Data records —

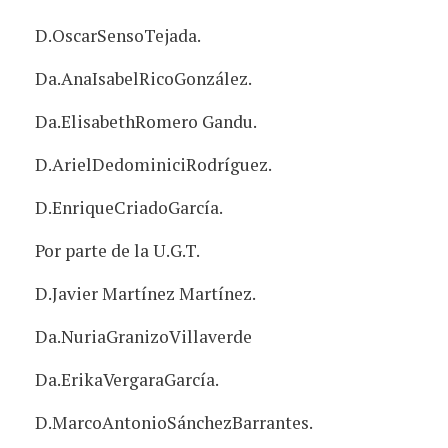
D.OscarSensoTejada.
Da.AnaIsabelRicoGonzález.
Da.ElisabethRomero Gandu.
D.ArielDedominiciRodríguez.
D.EnriqueCriadoGarcía.
Por parte de la U.G.T.
D.Javier Martínez Martínez.
Da.NuriaGranizoVillaverde
Da.ErikaVergaraGarcía.
D.MarcoAntonioSánchezBarrantes.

Task to complete — Only the lines from the one holding "Da.ElisabethRomero Gandu." to the end of the listing are to be written out, word for word.

Completed exercise —
Da.ElisabethRomero Gandu.
D.ArielDedominiciRodríguez.
D.EnriqueCriadoGarcía.
Por parte de la U.G.T.
D.Javier Martínez Martínez.
Da.NuriaGranizoVillaverde
Da.ErikaVergaraGarcía.
D.MarcoAntonioSánchezBarrantes.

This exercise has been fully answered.